Unlearning Liberty: Campus censorship and the end of American debate
by Greg Lukianoff
Encounter Books, 2012, 336 pages
Keith John Sampson, a mature-aged student from a university in Indianapolis, did nothing more than read a book in public. But in 2007, it cost him his reputation and employment prospects.
Following a complaint by his peers, he was found guilty of "racial harassment" for openly reading a book that was "related to a historically and racially abhorrent subject". The book was titled Notre Dame vs. the Klan and had a grainy black and white image of Klan members on its cover. Never mind that the book actually opposed the organisation, or that the subtitle clearly printed on the book's cover read "How the fighting Irish defeated the Ku Klux Klan", or that it was available in the college's library. With chilling disregard for due process or any semblance of freedom of expression, the campus judiciary pronounced him guilty of racial harassment.

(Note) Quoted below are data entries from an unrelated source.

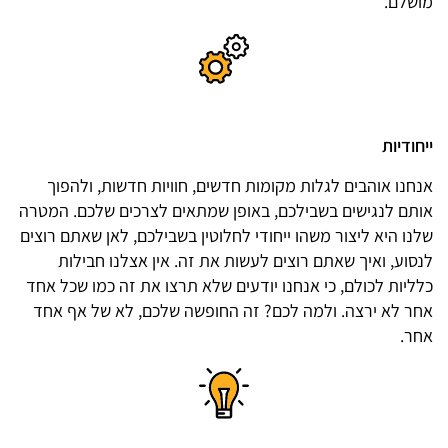
מושלם.
ייחודיות
אנחנו אוהבים לגלות מקומות חדשים, חוויות חדשות, ולהפוך
אותם לנגישים בשבילכם, באופן שמתאים לצרכים שלכם. המטרה
שלנו היא ליצור משהו ייחודי לחלוטין בשבילכם, לאן שאתם רוצים
לנסוע, ואיך שאתם רוצים לעשות את זה. אין אצלנו חבילות
כלליות לכולם, כי אנחנו יודעים שלא תרצו את זה כמו שכל אחד
אחר לא ירצה. ולמה לכם? זה החופשה שלכם, לא של אף אחד
אחר.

Unlearning Liberty by Greg Lukianoff of the Foundation for Individual Rights in Education (FIRE) is full to the brim with a decade's worth of case studies concerning serious infringements of individual liberties in universities across the United States. Every time you think you've read the worst of these, an even more outrageous one rears its head.
In 2012, the University of Missouri-St. Louis required its students to give six weeks' notice of any demonstrations and banned criticism of the university by prohibiting anything which would "discredit the student body or UM-St. Louis". In 2005, Washington State University actually bought theatre tickets for an angry mob of students and coached them on how best to disrupt a provocative stage show which the university considered too controversial. Several universities in the last decade have erected tiny, out-of-the-way "free speech zones", sometimes dubbed "free speech cages", where all campus pamphleteering, demonstrations and expressions of political views must be confined.

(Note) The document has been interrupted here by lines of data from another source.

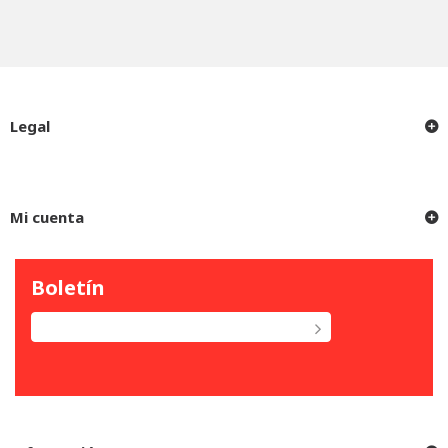
Legal
Mi cuenta
Boletín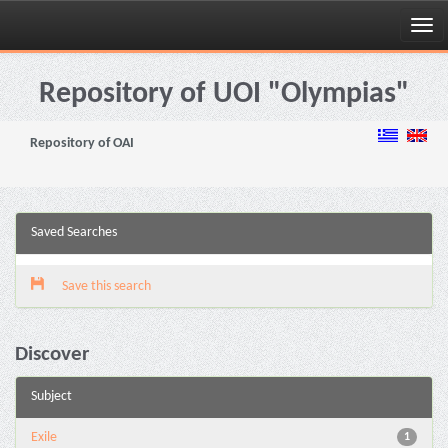
Skip
navigation
Repository of UOI "Olympias"
Repository of OAI
Saved Searches
Save this search
Discover
Subject
Exile
1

Lukianoff does not write as a conservative, but from a left-wing perspective. Nevertheless he mounts a powerful defence for classical liberal rights ― especially freedom of speech.

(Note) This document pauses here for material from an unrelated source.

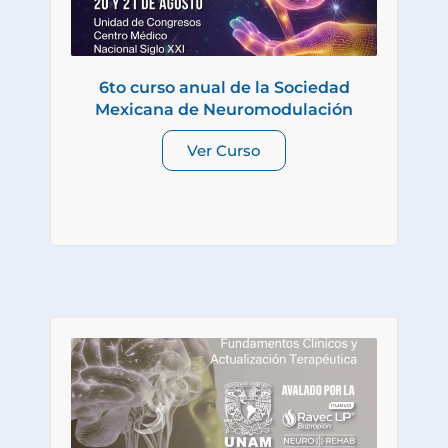
6to curso anual de la Sociedad
Mexicana de Neuromodulación
Ver Curso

To Lukianoff, literally everything collapses if freedom of speech is taken away. The unique economic and political systems of Western society (along with countless advances in modern science) could not have come into existence without the support of a culture that valued freedom of speech. Our preference for free enquiry rather than blunt force in disputes has saved our society, unlike so many before us, from descending into stagnation, ignorance, and oppression.
The value of free speech must be learned, as it is otherwise very difficult for students to understand why it is so important to protect dissent. But when schools, colleges and universities punish students for speaking their minds, they teach students the very opposite of what our society needs to survive and flourish. They teach students to shy away from voicing dissent, to be thin-skinned, and to accept censorship as a valid means for promoting an officially held cause. Hence the main concern of this book is that many universities strongly encourage students to unlearn liberty, to discount fundamental rights as mere legalisms, and to be apathetic when these rights are threatened.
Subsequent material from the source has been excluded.